Is any discussion necessary? The best album of 1995 was clearly Radiohead's "The Bends".
Wow, that is an epic mistake. That isn't a typo, its a flashback. Damn those chemicals at Fruvous shows.
See, in 1995, I was 4 years old... I don't quite recall the album releases of that year, as I didn't listen to much popular music. ;)
i was about to say that i was already in college (the first time around) but then nate deflected gloriously.
good form, mon frere. -= george =-
no, there's a difference. you're old, gordon's ancient. ;)
No, like the Dylan song I am Forever Young.
Remember youth is fleeting but immaturity lasts a lifetime.
Remember youth is fleeting but immaturity lasts a lifetime.
crap, i hope not. or else my generation is going to screw all you oldsters over. :P
Forever Young was an Alphaville song.. Who's this Dylan guy?
No Alphaville is a Godard Film and Forever Young is not on the sound track.
Yeah, he is a creepy old man.
But you even make ME feel old - I teach kids older than you, yikes! That seriously makes me feel like an adult. Whoa.
I was a freshman/sophomore in college at the time. I have to think about what I listened to back then. Probably Nine Inch Nails, Pet Shop Boys, some Musicals and Erasure, to name a few.
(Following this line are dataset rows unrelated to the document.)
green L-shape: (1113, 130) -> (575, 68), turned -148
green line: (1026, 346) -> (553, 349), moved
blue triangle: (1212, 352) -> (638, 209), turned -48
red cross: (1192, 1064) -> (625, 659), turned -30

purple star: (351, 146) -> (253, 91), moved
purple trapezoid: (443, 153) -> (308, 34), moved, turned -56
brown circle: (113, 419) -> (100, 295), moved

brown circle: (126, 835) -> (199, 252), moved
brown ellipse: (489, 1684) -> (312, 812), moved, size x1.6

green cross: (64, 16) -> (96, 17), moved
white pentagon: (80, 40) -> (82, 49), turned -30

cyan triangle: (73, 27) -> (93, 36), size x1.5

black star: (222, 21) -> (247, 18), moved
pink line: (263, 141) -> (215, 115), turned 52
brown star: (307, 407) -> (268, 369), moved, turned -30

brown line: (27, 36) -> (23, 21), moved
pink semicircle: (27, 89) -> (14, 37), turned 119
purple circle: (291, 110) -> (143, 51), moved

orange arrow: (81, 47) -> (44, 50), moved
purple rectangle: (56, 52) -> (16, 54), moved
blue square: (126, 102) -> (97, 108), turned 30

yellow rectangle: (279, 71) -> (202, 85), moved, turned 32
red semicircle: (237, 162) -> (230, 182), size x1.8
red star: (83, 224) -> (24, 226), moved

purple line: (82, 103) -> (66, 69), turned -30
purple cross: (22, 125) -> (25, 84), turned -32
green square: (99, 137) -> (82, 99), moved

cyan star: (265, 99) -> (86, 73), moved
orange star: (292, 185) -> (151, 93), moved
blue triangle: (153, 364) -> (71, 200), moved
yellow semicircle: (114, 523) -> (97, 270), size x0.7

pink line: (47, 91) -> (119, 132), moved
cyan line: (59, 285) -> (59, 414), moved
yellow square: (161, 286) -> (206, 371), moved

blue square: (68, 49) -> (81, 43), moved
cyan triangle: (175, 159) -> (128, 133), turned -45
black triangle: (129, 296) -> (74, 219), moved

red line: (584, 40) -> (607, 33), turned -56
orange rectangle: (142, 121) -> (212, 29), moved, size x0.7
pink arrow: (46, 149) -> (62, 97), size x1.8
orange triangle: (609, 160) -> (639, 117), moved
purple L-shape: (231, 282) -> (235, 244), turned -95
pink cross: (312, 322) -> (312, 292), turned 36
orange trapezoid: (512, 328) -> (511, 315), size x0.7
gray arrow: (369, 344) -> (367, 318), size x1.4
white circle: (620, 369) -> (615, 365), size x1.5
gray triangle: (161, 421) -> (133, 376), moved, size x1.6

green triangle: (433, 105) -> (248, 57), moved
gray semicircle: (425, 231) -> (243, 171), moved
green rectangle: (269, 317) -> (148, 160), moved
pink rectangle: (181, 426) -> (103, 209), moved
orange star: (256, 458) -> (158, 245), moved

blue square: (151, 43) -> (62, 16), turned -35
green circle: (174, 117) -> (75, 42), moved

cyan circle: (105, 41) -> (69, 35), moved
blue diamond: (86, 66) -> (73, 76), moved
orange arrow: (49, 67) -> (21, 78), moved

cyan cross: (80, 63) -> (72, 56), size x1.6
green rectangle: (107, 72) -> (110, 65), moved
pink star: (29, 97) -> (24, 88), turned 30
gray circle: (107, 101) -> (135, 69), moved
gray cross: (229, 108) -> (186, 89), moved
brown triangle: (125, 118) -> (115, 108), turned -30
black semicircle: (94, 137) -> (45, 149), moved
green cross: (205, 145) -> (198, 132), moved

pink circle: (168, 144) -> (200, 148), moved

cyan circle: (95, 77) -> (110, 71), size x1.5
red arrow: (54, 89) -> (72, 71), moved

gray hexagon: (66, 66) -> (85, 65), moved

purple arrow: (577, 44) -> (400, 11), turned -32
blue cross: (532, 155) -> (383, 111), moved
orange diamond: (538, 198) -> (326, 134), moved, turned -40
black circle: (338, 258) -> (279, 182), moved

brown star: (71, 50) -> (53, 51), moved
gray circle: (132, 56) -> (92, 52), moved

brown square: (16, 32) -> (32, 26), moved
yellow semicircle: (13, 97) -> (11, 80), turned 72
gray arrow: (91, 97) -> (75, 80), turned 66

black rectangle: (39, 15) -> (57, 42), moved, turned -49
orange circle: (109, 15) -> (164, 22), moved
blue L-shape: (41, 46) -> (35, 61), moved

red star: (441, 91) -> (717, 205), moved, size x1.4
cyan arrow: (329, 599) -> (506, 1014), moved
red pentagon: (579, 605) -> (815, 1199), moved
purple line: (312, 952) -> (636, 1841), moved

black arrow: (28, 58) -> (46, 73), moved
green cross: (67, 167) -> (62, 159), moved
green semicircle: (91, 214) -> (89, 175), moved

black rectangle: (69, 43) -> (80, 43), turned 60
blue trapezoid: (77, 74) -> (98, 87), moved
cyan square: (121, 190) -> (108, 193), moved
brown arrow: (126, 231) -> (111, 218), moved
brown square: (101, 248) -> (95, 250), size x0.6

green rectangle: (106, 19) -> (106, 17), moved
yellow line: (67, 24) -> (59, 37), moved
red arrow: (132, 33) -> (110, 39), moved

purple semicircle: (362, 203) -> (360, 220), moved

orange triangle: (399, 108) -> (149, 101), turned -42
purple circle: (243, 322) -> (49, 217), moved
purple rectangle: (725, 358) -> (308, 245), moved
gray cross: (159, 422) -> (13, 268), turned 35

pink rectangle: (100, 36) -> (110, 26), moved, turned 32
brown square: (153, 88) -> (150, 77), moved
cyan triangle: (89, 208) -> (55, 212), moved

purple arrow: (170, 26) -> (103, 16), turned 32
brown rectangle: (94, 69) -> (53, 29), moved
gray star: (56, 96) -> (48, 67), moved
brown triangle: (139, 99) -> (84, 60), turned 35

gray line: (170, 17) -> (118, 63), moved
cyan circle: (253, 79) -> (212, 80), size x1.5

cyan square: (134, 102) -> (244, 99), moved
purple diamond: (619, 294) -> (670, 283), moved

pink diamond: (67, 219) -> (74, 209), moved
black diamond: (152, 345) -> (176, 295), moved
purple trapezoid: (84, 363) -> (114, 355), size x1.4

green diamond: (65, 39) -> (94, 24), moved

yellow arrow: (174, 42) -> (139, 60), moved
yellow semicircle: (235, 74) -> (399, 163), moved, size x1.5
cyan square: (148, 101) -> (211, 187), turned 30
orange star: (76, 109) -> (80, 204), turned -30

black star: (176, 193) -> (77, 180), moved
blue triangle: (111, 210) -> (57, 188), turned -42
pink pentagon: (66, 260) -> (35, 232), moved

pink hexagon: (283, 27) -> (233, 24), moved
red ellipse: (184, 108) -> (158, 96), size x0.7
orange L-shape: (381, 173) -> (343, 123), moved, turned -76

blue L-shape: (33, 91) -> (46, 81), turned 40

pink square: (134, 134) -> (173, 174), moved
it's funny--i think this is the first year that i've downloaded more original songs than i've bought cds. so i'm looking at that list from fuv and thinking, "yeah, i dig all the songs i have from that cd...yeah, i dig all the songs i have from that cd, too..." and on and on for about 3/4 of the list. but i don't feel like i can really vote for any of them, because i don't have full albums.
Mamalissa!
· 19 years, 2 months ago
I own exactly one of those albums. Thus, my favorite new album for 2005 is Sixty-Six Steps, by Leo Kottke and Mike Gordon.
Brian Bernardini
· 19 years, 2 months ago
Well, they left out Porcupine Tree's "Deadwing", easily one of the top releases this year (in my humble opinion). The Nickel Creek album on there is also quite good.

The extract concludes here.